§ **WHAT TO WORK ON**: Leaving out the pictures, write the following records exactly as they read.

Page images and extracted text
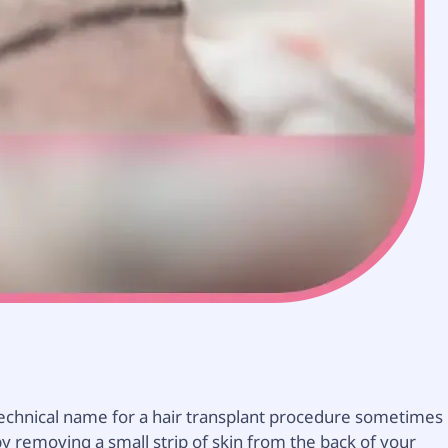
he technical name for a hair transplant procedure sometimes
e by removing a small strip of skin from the back of your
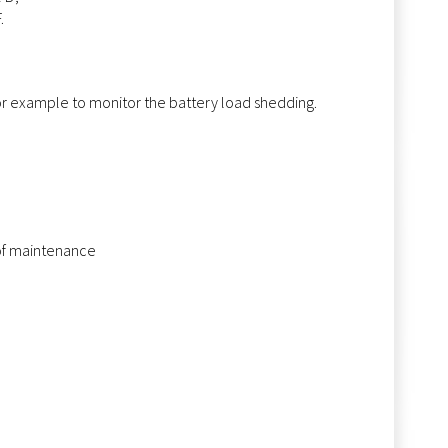
.
for example to monitor the battery load shedding.
 of maintenance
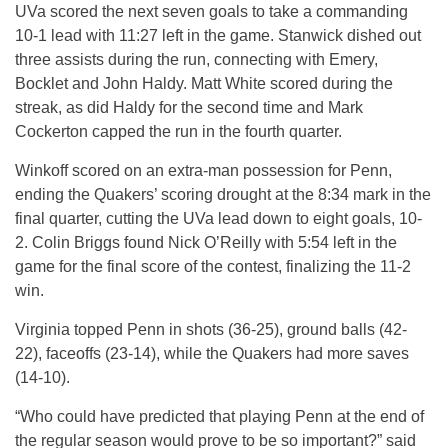
UVa scored the next seven goals to take a commanding
10-1 lead with 11:27 left in the game. Stanwick dished out
three assists during the run, connecting with Emery,
Bocklet and John Haldy. Matt White scored during the
streak, as did Haldy for the second time and Mark
Cockerton capped the run in the fourth quarter.
Winkoff scored on an extra-man possession for Penn,
ending the Quakers’ scoring drought at the 8:34 mark in the
final quarter, cutting the UVa lead down to eight goals, 10-
2. Colin Briggs found Nick O’Reilly with 5:54 left in the
game for the final score of the contest, finalizing the 11-2
win.
Virginia topped Penn in shots (36-25), ground balls (42-
22), faceoffs (23-14), while the Quakers had more saves
(14-10).
“Who could have predicted that playing Penn at the end of
the regular season would prove to be so important?” said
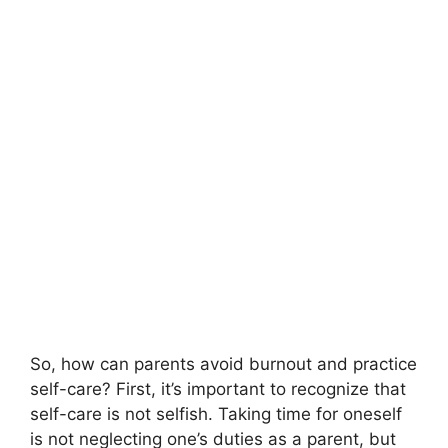
So, how can parents avoid burnout and practice
self-care? First, it’s important to recognize that
self-care is not selfish.​ Taking time for oneself
is not neglecting one’s duties as a parent, but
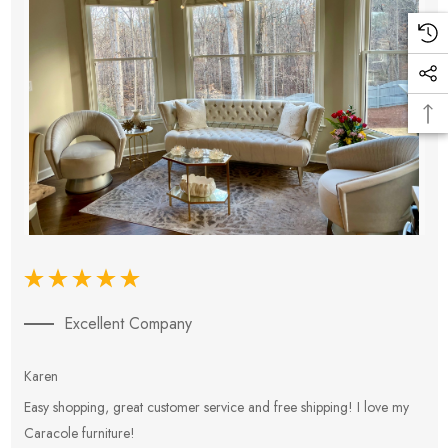
Excellent Company
Karen
E
Easy shopping, great customer service and free shipping! I love my
V
Caracole furniture!
s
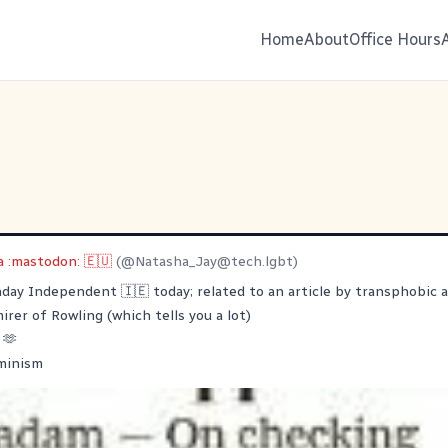
Home
About
Office Hours
 :mastodon: 🇪🇺
(@
Natasha_Jay@tech.lgbt
)
nday Independent 🇮🇪 today; related to an article by transphobic
irer of Rowling (which tells you a lot)
 🫶
minism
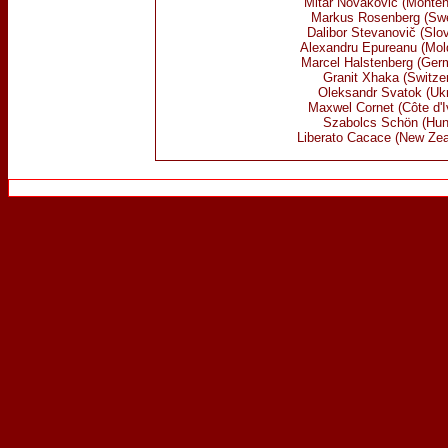
Mitar Novaković (Monten
Markus Rosenberg (Sw
Dalibor Stevanovič (Slo
Alexandru Epureanu (Mol
Marcel Halstenberg (Ger
Granit Xhaka (Switzer
Oleksandr Svatok (Ukr
Maxwel Cornet (Côte d'I
Szabolcs Schön
(Hun
Liberato Cacace (New Zea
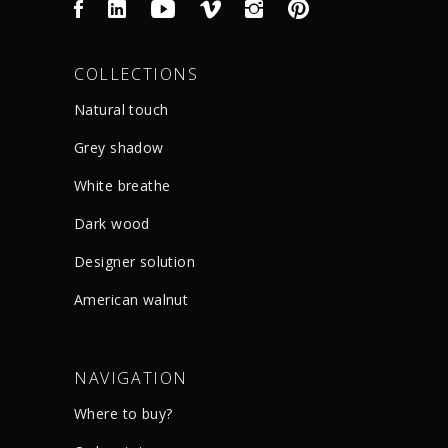
COLLECTIONS
Natural touch
Grey shadow
White breathe
Dark wood
Designer solution
American walnut
NAVIGATION
Where to buy?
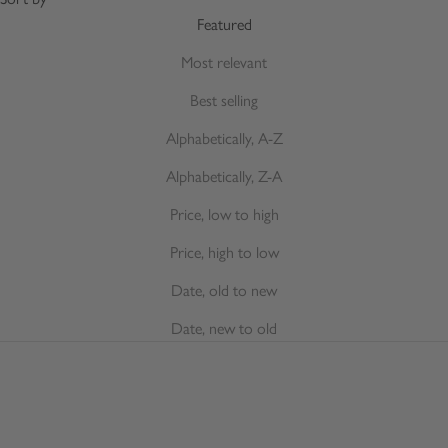
Featured
Most relevant
Best selling
Alphabetically, A-Z
Alphabetically, Z-A
Price, low to high
Price, high to low
Date, old to new
Date, new to old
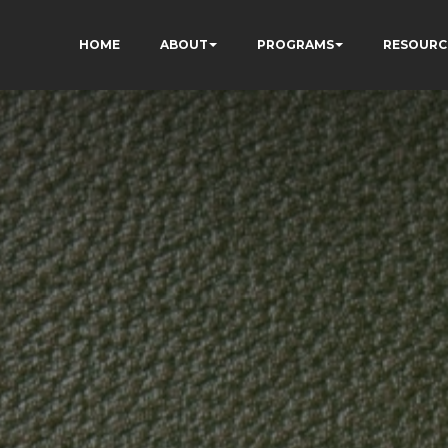
HOME
ABOUT
PROGRAMS
RESOURC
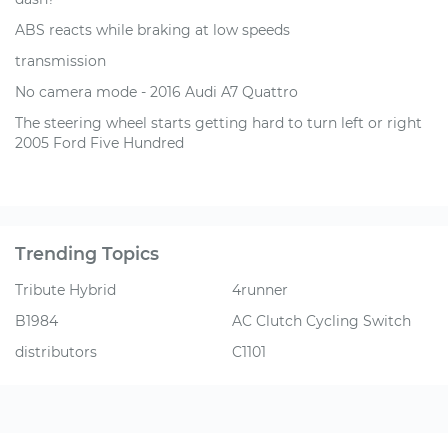
ABS reacts while braking at low speeds
transmission
No camera mode - 2016 Audi A7 Quattro
The steering wheel starts getting hard to turn left or right
2005 Ford Five Hundred
Trending Topics
Tribute Hybrid
4runner
B1984
AC Clutch Cycling Switch
distributors
C1101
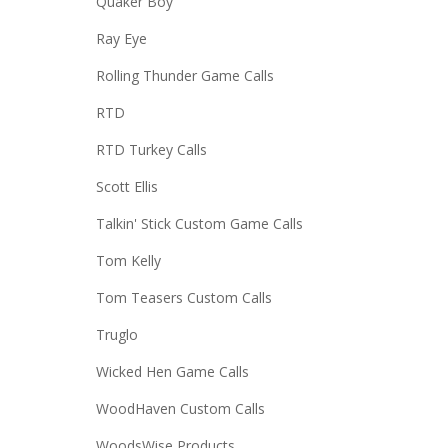
Quaker Boy
Ray Eye
Rolling Thunder Game Calls
RTD
RTD Turkey Calls
Scott Ellis
Talkin' Stick Custom Game Calls
Tom Kelly
Tom Teasers Custom Calls
Truglo
Wicked Hen Game Calls
WoodHaven Custom Calls
WoodsWise Products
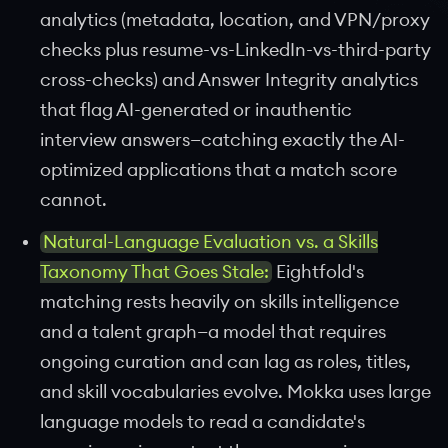
analytics (metadata, location, and VPN/proxy
checks plus resume-vs-LinkedIn-vs-third-party
cross-checks) and Answer Integrity analytics
that flag AI-generated or inauthentic
interview answers—catching exactly the AI-
optimized applications that a match score
cannot.
Natural-Language Evaluation vs. a Skills
Taxonomy That Goes Stale:
Eightfold's
matching rests heavily on skills intelligence
and a talent graph—a model that requires
ongoing curation and can lag as roles, titles,
and skill vocabularies evolve. Mokka uses large
language models to read a candidate's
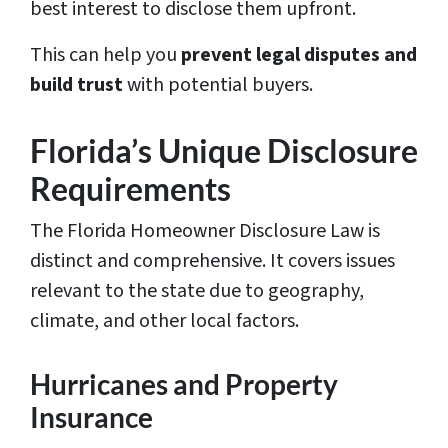
best interest to disclose them upfront.
This can help you
prevent legal disputes and
build trust
with potential buyers.
Florida’s Unique Disclosure
Requirements
The Florida Homeowner Disclosure Law is
distinct and comprehensive. It covers issues
relevant to the state due to geography,
climate, and other local factors.
Hurricanes and Property
Insurance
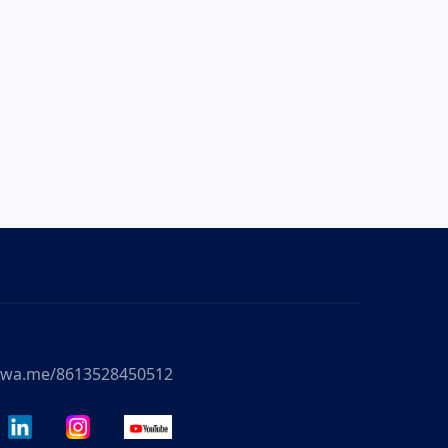
//wa.me/8613528450512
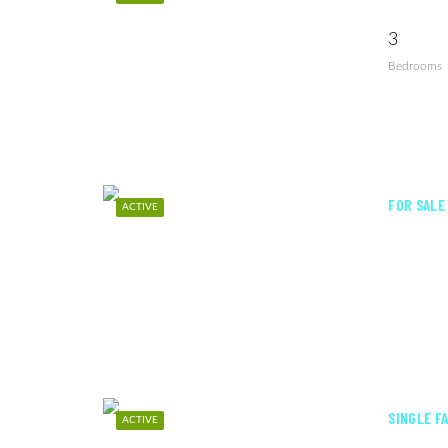
3
Bedrooms
FOR SALE
ACTIVE
SINGLE F
ACTIVE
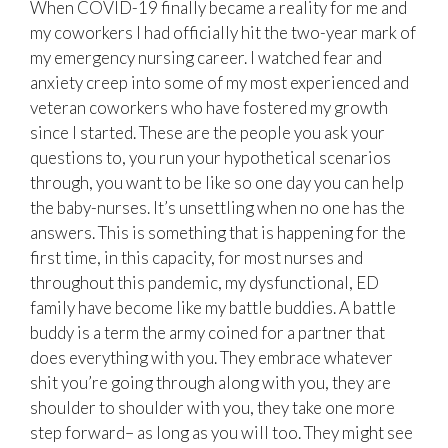
When COVID-19 finally became a reality for me and
my coworkers I had officially hit the two-year mark of
my emergency nursing career. I watched fear and
anxiety creep into some of my most experienced and
veteran coworkers who have fostered my growth
since I started. These are the people you ask your
questions to, you run your hypothetical scenarios
through, you want to be like so one day you can help
the baby-nurses. It’s unsettling when no one has the
answers. This is something that is happening for the
first time, in this capacity, for most nurses and
throughout this pandemic, my dysfunctional, ED
family have become like my battle buddies. A battle
buddy is a term the army coined for a partner that
does everything with you. They embrace whatever
shit you’re going through along with you, they are
shoulder to shoulder with you, they take one more
step forward– as long as you will too. They might see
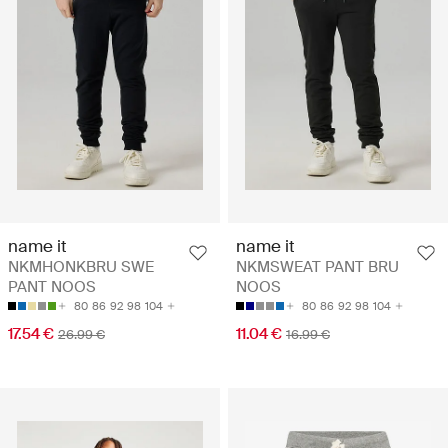
name it
name it
NKMHONKBRU SWE
NKMSWEAT PANT BRU
PANT NOOS
NOOS
80
86
92
98
104
80
86
92
98
104
17.54 €
11.04 €
26.99 €
16.99 €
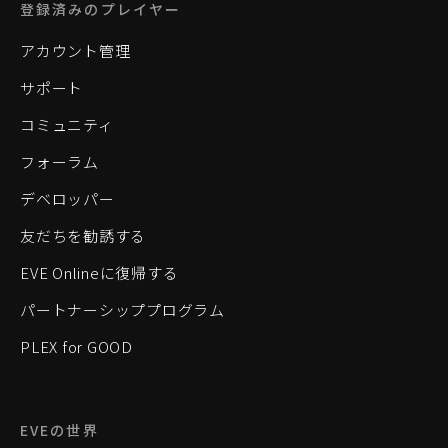
登録済みのプレイヤー
アカウント管理
サポート
コミュニティ
フォーラム
デベロッパー
友だちを勧誘する
EVE Onlineに復帰する
パートナーシッププログラム
PLEX for GOOD
EVEの世界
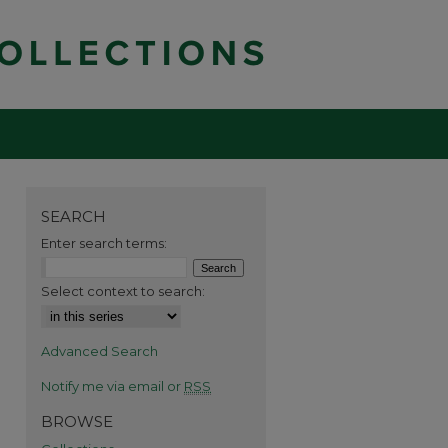
SEARCH
Enter search terms:
Select context to search:
Advanced Search
Notify me via email or
RSS
BROWSE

§ **RESPONSE AREA**:
he technical name for a hair transplant procedure sometimes
e by removing a small strip of skin from the back of your
.
for example to monitor the battery load shedding.
 of maintenance
UVa scored the next seven goals to take a commanding
10-1 lead with 11:27 left in the game. Stanwick dished out
three assists during the run, connecting with Emery,
Bocklet and John Haldy. Matt White scored during the
streak, as did Haldy for the second time and Mark
Cockerton capped the run in the fourth quarter.
Winkoff scored on an extra-man possession for Penn,
ending the Quakers’ scoring drought at the 8:34 mark in the
final quarter, cutting the UVa lead down to eight goals, 10-
2. Colin Briggs found Nick O’Reilly with 5:54 left in the
game for the final score of the contest, finalizing the 11-2
win.
Virginia topped Penn in shots (36-25), ground balls (42-
22), faceoffs (23-14), while the Quakers had more saves
(14-10).
“Who could have predicted that playing Penn at the end of
the regular season would prove to be so important?” said
So, how can parents avoid burnout and practice
self-care? First, it’s important to recognize that
self-care is not selfish.​ Taking time for oneself
is not neglecting one’s duties as a parent, but
Excellent Company
Karen
E
Easy shopping, great customer service and free shipping! I love my
V
Caracole furniture!
s
Home
About
Office Hours
 :mastodon: 🇪🇺
(@
Natasha_Jay@tech.lgbt
)
nday Independent 🇮🇪 today; related to an article by transphobic
irer of Rowling (which tells you a lot)
 🫶
minism
Mitar Novaković (Monten
Markus Rosenberg (Sw
Dalibor Stevanovič (Slo
Alexandru Epureanu (Mol
Marcel Halstenberg (Ger
Granit Xhaka (Switzer
Oleksandr Svatok (Ukr
Maxwel Cornet (Côte d'I
Szabolcs Schön
(Hun
Liberato Cacace (New Zea
COLLECTIONS
Natural touch
Grey shadow
White breathe
Dark wood
Designer solution
American walnut
NAVIGATION
Where to buy?
Featured
Most relevant
Best selling
Alphabetically, A-Z
Alphabetically, Z-A
Price, low to high
Price, high to low
Date, old to new
Date, new to old
HOME
ABOUT
PROGRAMS
RESOURC
ABS reacts while braking at low speeds
transmission
No camera mode - 2016 Audi A7 Quattro
The steering wheel starts getting hard to turn left or right
2005 Ford Five Hundred
Trending Topics
Tribute Hybrid
4runner
B1984
AC Clutch Cycling Switch
distributors
C1101
Quaker Boy
Ray Eye
Rolling Thunder Game Calls
RTD
RTD Turkey Calls
Scott Ellis
Talkin' Stick Custom Game Calls
Tom Kelly
Tom Teasers Custom Calls
Truglo
Wicked Hen Game Calls
WoodHaven Custom Calls
WoodsWise Products
analytics (metadata, location, and VPN/proxy
checks plus resume-vs-LinkedIn-vs-third-party
cross-checks) and Answer Integrity analytics
that flag AI-generated or inauthentic
interview answers—catching exactly the AI-
optimized applications that a match score
cannot.
Natural-Language Evaluation vs. a Skills
Taxonomy That Goes Stale:
Eightfold's
matching rests heavily on skills intelligence
and a talent graph—a model that requires
ongoing curation and can lag as roles, titles,
and skill vocabularies evolve. Mokka uses large
language models to read a candidate's
best interest to disclose them upfront.
This can help you
prevent legal disputes and
build trust
with potential buyers.
Florida’s Unique Disclosure
Requirements
The Florida Homeowner Disclosure Law is
distinct and comprehensive. It covers issues
relevant to the state due to geography,
climate, and other local factors.
Hurricanes and Property
Insurance
//wa.me/8613528450512
3
Bedrooms
FOR SALE
ACTIVE
SINGLE F
ACTIVE
When COVID-19 finally became a reality for me and
my coworkers I had officially hit the two-year mark of
my emergency nursing career. I watched fear and
anxiety creep into some of my most experienced and
veteran coworkers who have fostered my growth
since I started. These are the people you ask your
questions to, you run your hypothetical scenarios
through, you want to be like so one day you can help
the baby-nurses. It’s unsettling when no one has the
answers. This is something that is happening for the
first time, in this capacity, for most nurses and
throughout this pandemic, my dysfunctional, ED
family have become like my battle buddies. A battle
buddy is a term the army coined for a partner that
does everything with you. They embrace whatever
shit you’re going through along with you, they are
shoulder to shoulder with you, they take one more
step forward– as long as you will too. They might see
name it
name it
NKMHONKBRU SWE
NKMSWEAT PANT BRU
PANT NOOS
NOOS
80
86
92
98
104
80
86
92
98
104
17.54 €
11.04 €
26.99 €
16.99 €
登録済みのプレイヤー
アカウント管理
サポート
コミュニティ
フォーラム
デベロッパー
友だちを勧誘する
EVE Onlineに復帰する
パートナーシッププログラム
PLEX for GOOD
EVEの世界
SEARCH
Enter search terms:
Select context to search:
Advanced Search
Notify me via email or
RSS
BROWSE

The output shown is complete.